Tuesday 28 February 2017

System playing catch-up to families' needs

Katherine Donnelly

Katherine Donnelly

IT is the simplest of sums: a plethora of new housing estates plus more children equals rising demand for school places.

Gorey in Co Wexford has become the latest example of how the education system continues to play catch-up with the needs of young families in rapidly developing areas.

The signs of an explosion in demand for extra classrooms in Gorey, which has only one post-primary school, have been obvious for years.

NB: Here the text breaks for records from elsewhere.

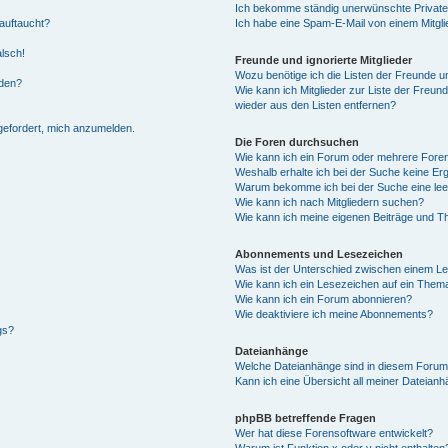
Ich bekomme ständig unerwünschte Private
auftaucht?
Ich habe eine Spam-E-Mail von einem Mitgli
alsch!
Freunde und ignorierte Mitglieder
Wozu benötige ich die Listen der Freunde un
rden?
Wie kann ich Mitglieder zur Liste der Freund
wieder aus den Listen entfernen?
fgefordert, mich anzumelden.
Die Foren durchsuchen
Wie kann ich ein Forum oder mehrere For
Weshalb erhalte ich bei der Suche keine Er
Warum bekomme ich bei der Suche eine lee
Wie kann ich nach Mitgliedern suchen?
Wie kann ich meine eigenen Beiträge und T
Abonnements und Lesezeichen
Was ist der Unterschied zwischen einem L
Wie kann ich ein Lesezeichen auf ein Them
Wie kann ich ein Forum abonnieren?
Wie deaktiviere ich meine Abonnements?
gs?
Dateianhänge
Welche Dateianhänge sind in diesem Forum
Kann ich eine Übersicht all meiner Dateian
phpBB betreffende Fragen
Wer hat diese Forensoftware entwickelt?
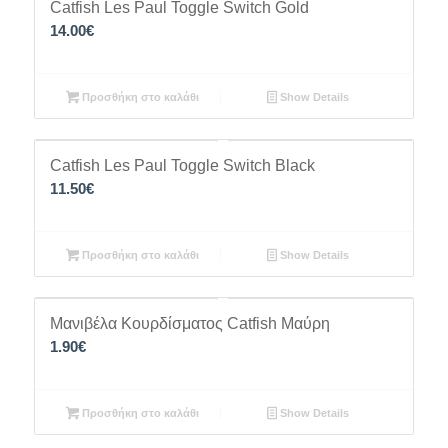
Catfish Les Paul Toggle Switch Gold
14.00
€
Προσθήκη στο καλάθι
Show Details
Catfish Les Paul Toggle Switch Black
11.50
€
Προσθήκη στο καλάθι
Show Details
Μανιβέλα Κουρδίσματος Catfish Μαύρη
1.90
€
Προσθήκη στο καλάθι
Show Details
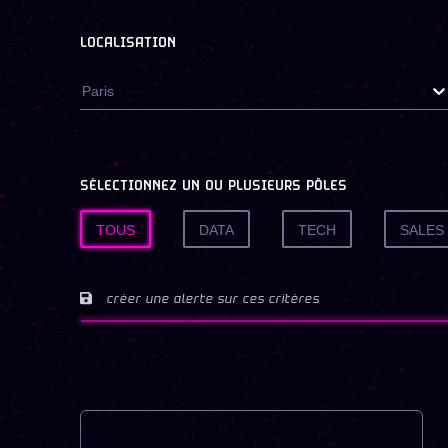
LOCALISATION
Paris
SÉLECTIONNEZ UN OU PLUSIEURS PÔLES
TOUS
DATA
TECH
SALES
créer une alerte sur ces critères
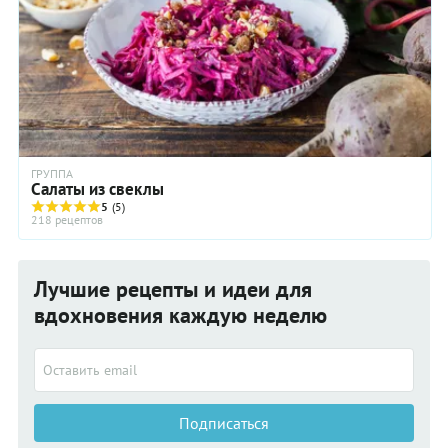
ГРУППА
Салаты из свеклы
5
(5)
218 рецептов
Лучшие рецепты и идеи для
вдохновения каждую неделю
Подписаться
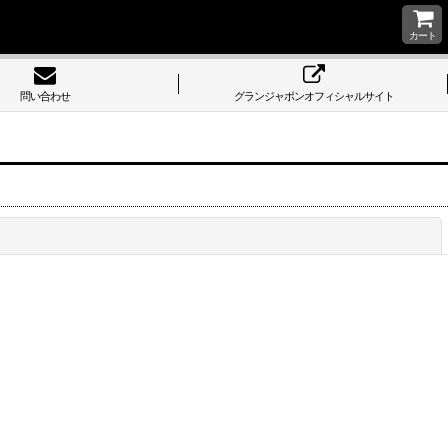
カート
問い合わせ
グランジャポンオフィシャルサイト
閉じる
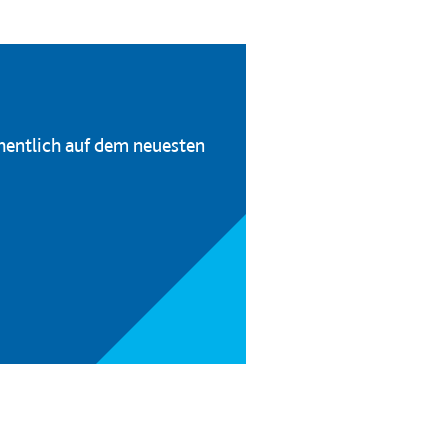
hentlich auf dem neuesten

The population of the town has risen by 50pc to about 8,000 in the past decade.

Some of the town's outlying rural areas have seen even bigger percentage rises.

Elsewhere, Balbriggan was a high-profile flashpoint of inadequate school planning a few years ago when immigrant families in the north-county Dublin town found themselves squeezed out of schools.

It forced the emergency opening of a new primary school.

The house-building boom in Dublin 15 also forced a rushed decision by the Department of Education to open a primary school in the sprawling suburbs west of the capital.

Schools in other areas, mainly in the extended Dublin commuter belt, have felt similar pressures.

In 2007, the Department of Education set up a Developing Areas Unit to try to keep pace with demand by identifying the areas of rapid population growth and fast-tracking school building.

In 2006, the people of Gorey were promised a second post-primary school.

The best guess now is that it won't open before September 2012.